Just a quick FYI. Dyneema and Spectra are the same thing. Spectra is just a trade name for sales in North America while Dyneema is used everywhere else. It's all made by the same company with the same formula. 

Since dyneema is both the most abrasion resistant line, and the most UV stable, the best chaff guard for dyneema is actually just more dyneema. You can certainly add chaff guards to dyneema lifelines, but you are better off just using larger dyneema in the first place. It isn't much more expensive and it will be a lot stronger. 

The best alternative to adding a brummel splice on either end for lifelines is just to do a tapered bury splice then lockstitch it. I actually use 50lbs test dyneema fishing line for the stitching thread, which makes it pretty much immune to UV, and is pretty easy to work with. It is a little slippery, so I do extra locks, but the principle is the same.


----------



## Alex W (Nov 1, 2012)

pdqaltair said:


> Good feedback.
> 
> a. Brommel splices can be tied without both ends available. The method is probably faster on a long line. Google it. Amsteel is child's play to splice.


Not around an object (like the bail on a pulpit) that is being spliced into the line. That is why I said you can only do both ends if you use a lashing. One end goes around the pelican hook, the other end goes around the bail on the pulpit.

I've done both forms of the Brummel splice many times and do the "quick" version when I don't need to capture something in the splice.


----------



## overbored (Oct 8, 2010)

Stumble said:


> Pdq,
> 
> Just a quick FYI. Dyneema and Spectra are the same thing. Spectra is just a trade name for sales in North America while Dyneema is used everywhere else. It's all made by the same company with the same formula.


Fyi Spectra and Dyneema are not the same and made by several different companies. DSM holds the patents on Dyneema and Spectra is made by Novabraid and is a trade mark of honeywell international. the products are similar but not the same product. each manufacturer has a slightly different formulas and there are different product lines made by many manufactures. Samson, Maffioli and New England rope uses Dyneema fibers. Cajun rope, Yale cordage and Novabraid use Spectra fibers.


----------



## Stumble (Feb 2, 2012)

You learn something every day. I actually went back and looked this up, and while I found a number of sources that indicate they are the same, when I dug deeper as you said they are slightly different chemically and were developed independently. 
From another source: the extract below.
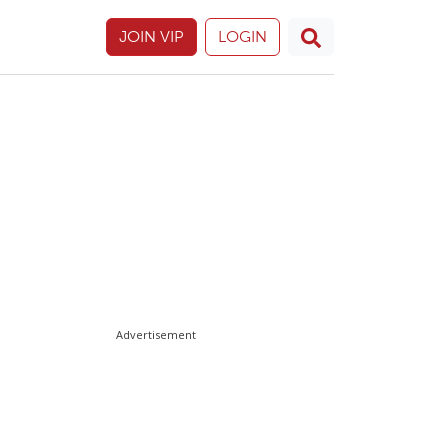
JOIN VIP
LOGIN
Advertisement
Thanks Overboard, and PDQ I owe you an apology.


----------



## pdqaltair (Nov 14, 2008)

Stumble said:


> ... Since dyneema is both the most abrasion resistant line, and the most UV stable, the best chaff guard for dyneema is actually just more dyneema. You can certainly add chaff guards to dyneema lifelines, but you are better off just using larger dyneema in the first place. It isn't much more expensive and it will be a lot stronger.


I think this is not quite true.

If the chafe guard is separate from the line, the guard tends to hook on any sharp spots and hold still relative to them, while the line can still run inside, seeing only the smooth inner side of the chafe guard. Thus simple tubular nylon webbing can last for years and years; it doesn't wear on the outside because it is not moving, and the line doesn't wear on the inside because there is nothing rough.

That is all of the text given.